Exercise description ::
Collect all lines from the records below that include the word "weekday".

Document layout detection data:
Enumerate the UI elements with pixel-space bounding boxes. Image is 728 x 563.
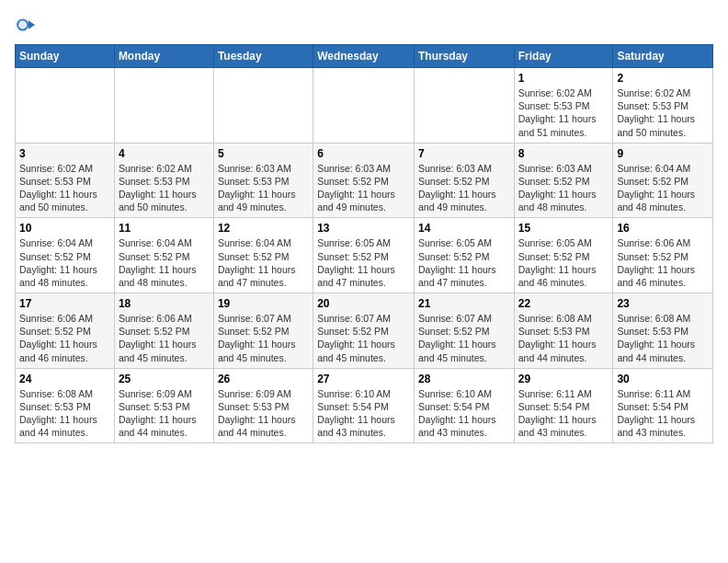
day-info: Sunrise: 6:06 AM Sunset: 5:52 PM Dayligh… <box>617 236 709 289</box>
day-cell: 16Sunrise: 6:06 AM Sunset: 5:52 PM Dayli… <box>613 218 713 293</box>
day-cell: 8Sunrise: 6:03 AM Sunset: 5:52 PM Daylig… <box>514 143 613 218</box>
day-number: 9 <box>617 147 709 160</box>
weekday-header-sunday: Sunday <box>16 45 115 68</box>
week-row-1: 1Sunrise: 6:02 AM Sunset: 5:53 PM Daylig… <box>16 68 713 144</box>
day-cell <box>213 68 313 144</box>
day-cell: 15Sunrise: 6:05 AM Sunset: 5:52 PM Dayli… <box>514 218 613 293</box>
day-cell: 21Sunrise: 6:07 AM Sunset: 5:52 PM Dayli… <box>414 293 514 369</box>
day-cell: 11Sunrise: 6:04 AM Sunset: 5:52 PM Dayli… <box>114 218 213 293</box>
day-number: 23 <box>617 297 709 310</box>
day-number: 24 <box>19 373 110 385</box>
day-info: Sunrise: 6:06 AM Sunset: 5:52 PM Dayligh… <box>119 312 210 364</box>
day-number: 6 <box>317 147 410 160</box>
day-number: 15 <box>518 222 609 235</box>
day-number: 28 <box>418 373 510 385</box>
day-number: 26 <box>218 373 309 385</box>
day-number: 16 <box>617 222 709 235</box>
day-info: Sunrise: 6:08 AM Sunset: 5:53 PM Dayligh… <box>617 312 709 364</box>
day-number: 3 <box>19 147 110 160</box>
day-info: Sunrise: 6:03 AM Sunset: 5:53 PM Dayligh… <box>218 162 309 214</box>
day-info: Sunrise: 6:03 AM Sunset: 5:52 PM Dayligh… <box>317 162 410 214</box>
logo <box>15 15 37 35</box>
day-cell: 19Sunrise: 6:07 AM Sunset: 5:52 PM Dayli… <box>213 293 313 369</box>
day-number: 10 <box>19 222 110 235</box>
day-info: Sunrise: 6:11 AM Sunset: 5:54 PM Dayligh… <box>518 387 609 440</box>
weekday-header-friday: Friday <box>514 45 613 68</box>
day-cell: 1Sunrise: 6:02 AM Sunset: 5:53 PM Daylig… <box>514 68 613 144</box>
day-info: Sunrise: 6:07 AM Sunset: 5:52 PM Dayligh… <box>317 312 410 364</box>
day-cell: 4Sunrise: 6:02 AM Sunset: 5:53 PM Daylig… <box>114 143 213 218</box>
day-number: 4 <box>119 147 210 160</box>
day-cell: 7Sunrise: 6:03 AM Sunset: 5:52 PM Daylig… <box>414 143 514 218</box>
day-cell: 25Sunrise: 6:09 AM Sunset: 5:53 PM Dayli… <box>114 368 213 443</box>
day-info: Sunrise: 6:05 AM Sunset: 5:52 PM Dayligh… <box>418 236 510 289</box>
day-number: 14 <box>418 222 510 235</box>
day-info: Sunrise: 6:10 AM Sunset: 5:54 PM Dayligh… <box>317 387 410 440</box>
day-cell: 9Sunrise: 6:04 AM Sunset: 5:52 PM Daylig… <box>613 143 713 218</box>
weekday-header-monday: Monday <box>114 45 213 68</box>
logo-icon <box>15 15 35 35</box>
day-cell: 12Sunrise: 6:04 AM Sunset: 5:52 PM Dayli… <box>213 218 313 293</box>
day-number: 13 <box>317 222 410 235</box>
day-number: 20 <box>317 297 410 310</box>
day-cell: 30Sunrise: 6:11 AM Sunset: 5:54 PM Dayli… <box>613 368 713 443</box>
day-info: Sunrise: 6:04 AM Sunset: 5:52 PM Dayligh… <box>19 236 110 289</box>
calendar-table: SundayMondayTuesdayWednesdayThursdayFrid… <box>15 44 713 443</box>
day-cell <box>114 68 213 144</box>
day-cell: 2Sunrise: 6:02 AM Sunset: 5:53 PM Daylig… <box>613 68 713 144</box>
day-number: 1 <box>518 72 609 85</box>
day-number: 11 <box>119 222 210 235</box>
week-row-4: 17Sunrise: 6:06 AM Sunset: 5:52 PM Dayli… <box>16 293 713 369</box>
week-row-2: 3Sunrise: 6:02 AM Sunset: 5:53 PM Daylig… <box>16 143 713 218</box>
day-info: Sunrise: 6:05 AM Sunset: 5:52 PM Dayligh… <box>518 236 609 289</box>
day-number: 25 <box>119 373 210 385</box>
day-info: Sunrise: 6:02 AM Sunset: 5:53 PM Dayligh… <box>617 86 709 139</box>
day-number: 17 <box>19 297 110 310</box>
day-info: Sunrise: 6:02 AM Sunset: 5:53 PM Dayligh… <box>19 162 110 214</box>
week-row-5: 24Sunrise: 6:08 AM Sunset: 5:53 PM Dayli… <box>16 368 713 443</box>
day-info: Sunrise: 6:05 AM Sunset: 5:52 PM Dayligh… <box>317 236 410 289</box>
day-info: Sunrise: 6:03 AM Sunset: 5:52 PM Dayligh… <box>418 162 510 214</box>
day-cell <box>414 68 514 144</box>
day-info: Sunrise: 6:07 AM Sunset: 5:52 PM Dayligh… <box>218 312 309 364</box>
day-info: Sunrise: 6:02 AM Sunset: 5:53 PM Dayligh… <box>518 86 609 139</box>
day-cell: 13Sunrise: 6:05 AM Sunset: 5:52 PM Dayli… <box>313 218 415 293</box>
day-info: Sunrise: 6:07 AM Sunset: 5:52 PM Dayligh… <box>418 312 510 364</box>
day-number: 2 <box>617 72 709 85</box>
weekday-header-thursday: Thursday <box>414 45 514 68</box>
day-info: Sunrise: 6:04 AM Sunset: 5:52 PM Dayligh… <box>617 162 709 214</box>
day-info: Sunrise: 6:09 AM Sunset: 5:53 PM Dayligh… <box>119 387 210 440</box>
weekday-header-saturday: Saturday <box>613 45 713 68</box>
weekday-header-wednesday: Wednesday <box>313 45 415 68</box>
day-info: Sunrise: 6:03 AM Sunset: 5:52 PM Dayligh… <box>518 162 609 214</box>
weekday-header-tuesday: Tuesday <box>213 45 313 68</box>
day-cell: 28Sunrise: 6:10 AM Sunset: 5:54 PM Dayli… <box>414 368 514 443</box>
day-number: 18 <box>119 297 210 310</box>
day-info: Sunrise: 6:11 AM Sunset: 5:54 PM Dayligh… <box>617 387 709 440</box>
day-cell: 24Sunrise: 6:08 AM Sunset: 5:53 PM Dayli… <box>16 368 115 443</box>
day-cell: 18Sunrise: 6:06 AM Sunset: 5:52 PM Dayli… <box>114 293 213 369</box>
day-cell: 6Sunrise: 6:03 AM Sunset: 5:52 PM Daylig… <box>313 143 415 218</box>
day-info: Sunrise: 6:08 AM Sunset: 5:53 PM Dayligh… <box>19 387 110 440</box>
week-row-3: 10Sunrise: 6:04 AM Sunset: 5:52 PM Dayli… <box>16 218 713 293</box>
day-number: 21 <box>418 297 510 310</box>
day-number: 5 <box>218 147 309 160</box>
weekday-row: SundayMondayTuesdayWednesdayThursdayFrid… <box>16 45 713 68</box>
day-number: 19 <box>218 297 309 310</box>
day-number: 30 <box>617 373 709 385</box>
day-cell: 5Sunrise: 6:03 AM Sunset: 5:53 PM Daylig… <box>213 143 313 218</box>
day-cell: 20Sunrise: 6:07 AM Sunset: 5:52 PM Dayli… <box>313 293 415 369</box>
day-info: Sunrise: 6:04 AM Sunset: 5:52 PM Dayligh… <box>119 236 210 289</box>
day-cell: 22Sunrise: 6:08 AM Sunset: 5:53 PM Dayli… <box>514 293 613 369</box>
calendar-body: 1Sunrise: 6:02 AM Sunset: 5:53 PM Daylig… <box>16 68 713 443</box>
day-info: Sunrise: 6:04 AM Sunset: 5:52 PM Dayligh… <box>218 236 309 289</box>
day-cell: 29Sunrise: 6:11 AM Sunset: 5:54 PM Dayli… <box>514 368 613 443</box>
day-number: 29 <box>518 373 609 385</box>
header <box>15 15 713 35</box>
day-info: Sunrise: 6:10 AM Sunset: 5:54 PM Dayligh… <box>418 387 510 440</box>
day-cell: 14Sunrise: 6:05 AM Sunset: 5:52 PM Dayli… <box>414 218 514 293</box>
calendar-header: SundayMondayTuesdayWednesdayThursdayFrid… <box>16 45 713 68</box>
day-cell: 26Sunrise: 6:09 AM Sunset: 5:53 PM Dayli… <box>213 368 313 443</box>
day-cell: 3Sunrise: 6:02 AM Sunset: 5:53 PM Daylig… <box>16 143 115 218</box>
day-number: 27 <box>317 373 410 385</box>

The completed task ::
weekday-header-sunday: Sunday <box>16 45 115 68</box>
weekday-header-friday: Friday <box>514 45 613 68</box>
weekday-header-monday: Monday <box>114 45 213 68</box>
weekday-header-thursday: Thursday <box>414 45 514 68</box>
weekday-header-saturday: Saturday <box>613 45 713 68</box>
weekday-header-wednesday: Wednesday <box>313 45 415 68</box>
weekday-header-tuesday: Tuesday <box>213 45 313 68</box>
weekday-row: SundayMondayTuesdayWednesdayThursdayFrid… <box>16 45 713 68</box>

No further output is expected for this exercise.